* [Activity] Stop after the line that contains "Mission to Ensure". Until then, retype each line of the entries exactly from the first one, skipping pictures.

* [Input material]

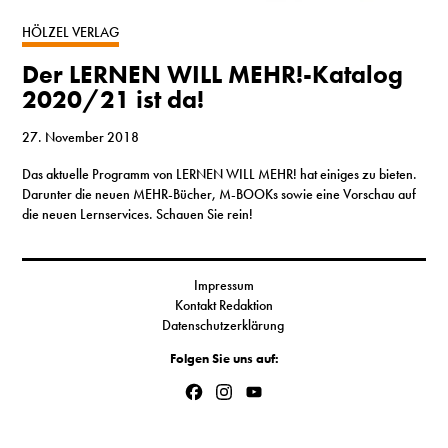
S
HÖLZEL VERLAG
Der LERNEN WILL MEHR!-Katalog
N
2020/21 ist da!
&
27. November 2018
T
Das aktuelle Programm von LERNEN WILL MEHR! hat einiges zu bieten.
Darunter die neuen MEHR-Bücher, M-BOOKs sowie eine Vorschau auf
N
die neuen Lernservices. Schauen Sie rein!
K
Impressum
R
Kontakt Redaktion
Datenschutzerklärung
I
Folgen Sie uns auf:
W
Facebook
Instagram
YouTube
V
Channel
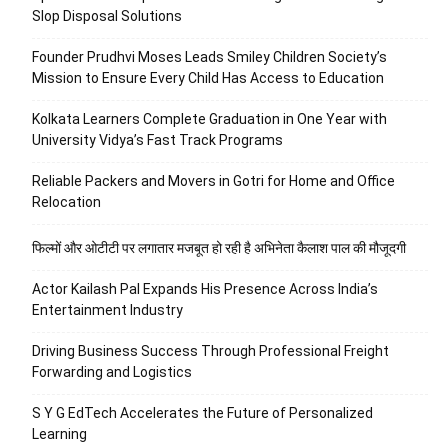
Slop Disposal Solutions
Founder Prudhvi Moses Leads Smiley Children Society’s
Mission to Ensure Every Child Has Access to Education
Kolkata Learners Complete Graduation in One Year with
University Vidya’s Fast Track Programs
Reliable Packers and Movers in Gotri for Home and Office
Relocation
फिल्मों और ओटीटी पर लगातार मजबूत हो रही है अभिनेता कैलाश पाल की मौजूदगी
Actor Kailash Pal Expands His Presence Across India’s
Entertainment Industry
Driving Business Success Through Professional Freight
Forwarding and Logistics
S Y G EdTech Accelerates the Future of Personalized
Learning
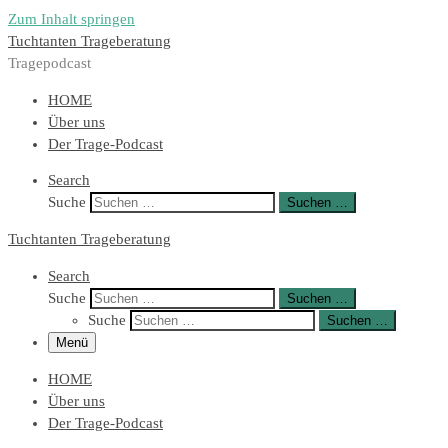
Zum Inhalt springen
Tuchtanten Trageberatung
Tragepodcast
HOME
Über uns
Der Trage-Podcast
Search
Suche
Suchen …
Tuchtanten Trageberatung
Search
Suche
Suchen …
Suche
Suchen …
Menü
HOME
Über uns
Der Trage-Podcast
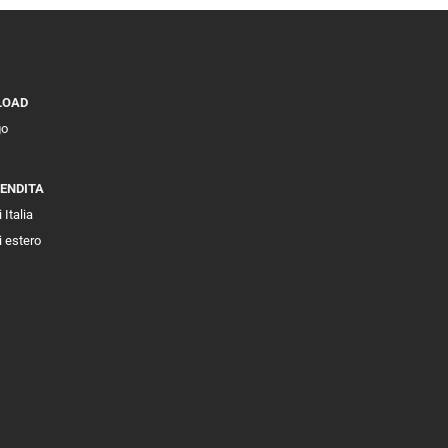
LOAD
go
VENDITA
 Italia
i estero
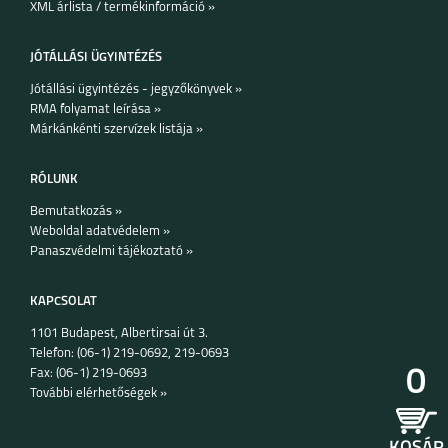
XML árlista / termékinformáció »
SAMSUNG GALAXY
SAMSUNG GALAXY
A05S
S23 FE
JÓTÁLLÁSI ÜGYINTÉZÉS
Jótállási ügyintézés - jegyzőkönyvek »
RMA folyamat leírása »
Márkánkénti szervízek listája »
RÓLUNK
GALAXY Z FLIP 5
GALAXY Z FOLD 5
Bemutatkozás »
Weboldal adatvédelem »
Panaszvédelmi tájékoztató »
KAPCSOLAT
1101 Budapest, Albertirsai út 3.
Telefon: (06-1) 219-0692, 219-0693
SAMSUNG GALAXY
SAMSUNG GALAXY
A14 4G
A14 5G
0
Fax: (06-1) 219-0693
További elérhetőségek »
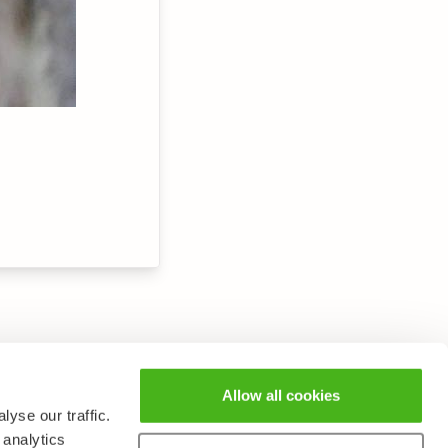
Allow all cookies
yse our traffic.
 analytics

* [Answer space]
S
HÖLZEL VERLAG
Der LERNEN WILL MEHR!-Katalog
N
2020/21 ist da!
&
27. November 2018
T
Das aktuelle Programm von LERNEN WILL MEHR! hat einiges zu bieten.
Darunter die neuen MEHR-Bücher, M-BOOKs sowie eine Vorschau auf
N
die neuen Lernservices. Schauen Sie rein!
K
Impressum
R
Kontakt Redaktion
Datenschutzerklärung
I
Folgen Sie uns auf:
W
Facebook
Instagram
YouTube
V
Channel
Slop Disposal Solutions
Founder Prudhvi Moses Leads Smiley Children Society’s
Mission to Ensure Every Child Has Access to Education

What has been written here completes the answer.